Além do enraizamento litúrgico-sacramental, o texto da Comissão Teológica Internacional evoca o significado teológico da definição, indicando como pensar de modo adequado o Deus nomeado trinitariamente. É a diferença cristã, que pensa Deus não como o “uno” da filosofia grega, nem como o “múltiplo” das religiões politeístas, mas como unidade na pluralidade das pessoas, recorrendo para isso a categorias da filosofia grega e realizando a primeira inculturação da fé cristã na língua e cultura gregas.
Outro elemento relevante, resgatado pelo texto da Comissão, é o cristológico-soteriológico. A afirmação de Ário, segundo a qual o Cristo era “criado”, não gerado da “substância” do Pai, é relevante porque diz algo sobre Jesus que, do ponto de vista conceitual, já tinha sido aprofundado no Novo Testamento. De fato, as comunidades neotestamentárias confessavam Jesus como Filho. O modo como era entendida sua filiação tinha dado origem a várias opiniões erradas (= heresias). A Igreja e a teologia foi afinando sua compreensão até chegar em Niceia, quando diz que Jesus era da mesma “ousia” (= substância) de Deus, ou seja, que ele era Deus como Deus ou, como diz o Nicenoconstantinopolitano “Deus de Deus, luz da luz, Deus verdadeiro de Deus verdadeiro”. Isso é relevante porque, como insistirão muitos padres, através do argumento soteriológico, “se ele não é Deus, então ainda não fomos salvos”. Na definição de Niceia se encontra então algo sobre a identidade de Jesus (= cristologia, que o eleva à condição divina) e sobre seu significado (= soteriologia, que mostra seu papel salvífico). Tudo isso já era celebrado na vida de oração e na fé das igrejas cristãs.

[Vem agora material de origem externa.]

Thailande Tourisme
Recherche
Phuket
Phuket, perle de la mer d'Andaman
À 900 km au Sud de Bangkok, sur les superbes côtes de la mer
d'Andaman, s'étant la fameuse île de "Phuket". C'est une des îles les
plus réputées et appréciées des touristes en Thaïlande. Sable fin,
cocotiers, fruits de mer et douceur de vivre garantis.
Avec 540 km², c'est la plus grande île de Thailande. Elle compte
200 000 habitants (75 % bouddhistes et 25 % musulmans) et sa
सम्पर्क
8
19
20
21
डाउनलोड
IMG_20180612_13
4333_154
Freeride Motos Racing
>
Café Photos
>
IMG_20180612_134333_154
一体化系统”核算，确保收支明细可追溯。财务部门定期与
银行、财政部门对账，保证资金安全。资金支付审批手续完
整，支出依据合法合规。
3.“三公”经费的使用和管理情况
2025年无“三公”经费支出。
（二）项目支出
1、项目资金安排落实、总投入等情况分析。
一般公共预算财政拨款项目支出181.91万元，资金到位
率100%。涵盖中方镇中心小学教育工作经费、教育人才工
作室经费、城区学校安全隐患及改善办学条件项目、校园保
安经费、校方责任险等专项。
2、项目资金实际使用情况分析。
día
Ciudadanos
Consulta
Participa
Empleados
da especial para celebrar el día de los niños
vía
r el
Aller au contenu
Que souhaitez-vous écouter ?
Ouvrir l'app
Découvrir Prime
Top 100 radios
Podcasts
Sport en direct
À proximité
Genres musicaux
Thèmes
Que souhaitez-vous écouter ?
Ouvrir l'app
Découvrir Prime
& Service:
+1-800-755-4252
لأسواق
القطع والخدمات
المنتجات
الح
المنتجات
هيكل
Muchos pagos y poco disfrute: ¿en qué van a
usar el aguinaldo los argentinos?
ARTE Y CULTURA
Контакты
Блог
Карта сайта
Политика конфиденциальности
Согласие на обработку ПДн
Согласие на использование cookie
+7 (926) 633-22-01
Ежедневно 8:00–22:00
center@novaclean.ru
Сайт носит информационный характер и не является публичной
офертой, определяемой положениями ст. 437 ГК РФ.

Além desses três aspectos, é relevante ainda sinalizar para as dimensões eclesiológica e antropológica de Niceia. De fato, no evento conciliar se definiu o que era a fé comum, ou seja, aquilo que constituía o ser cristão. E isso foi resultado de um processo conciliar, que se aproxima muito do que, no recente processo sinodal, o Papa Francisco buscou recuperar para o conjunto da Igreja: a comunhão que nasce da fé comum, dada pelo batismo, que confere a todos os fiéis a mesma dignidade de filhos e filhas, e os chama a participarem da mesma missão de tornar o mistério do reino anunciado por Jesus presente e atuante no mundo. Nesse sentido, a Igreja é servidora do reino, que, no fundo, é buscar reconciliar no ser humano o que é constitutivo do mistério de Jesus: seu ser humano e seu ser divino, ou seja, mostrar como, com Jesus e na força do Espírito Santo, cada ser humano pode viver plenamente sua humanidade, que o leva a gozar de uma dignidade que é dada pela divindade humanizada do Filho.
Que a celebração de Niceia conduza a melhor “confessar seu Credo” de forma mais consciente, ajudando todos os fiéis que se dizem cristãos não só a professarem sua fé, mas a compreenderem sua origem litúrgica e seus sentidos teológico, cristológico, eclesiológico e antropológico. Então o adágio “lex orandi, lex credendi” (= aquilo que a Igreja reza é o que ela crê) terá maior enraizamento em sua vida, tornando-se também “lex agendi” (= aquilo que ela realiza), ou seja, uma fé que opera pela caridade ativa.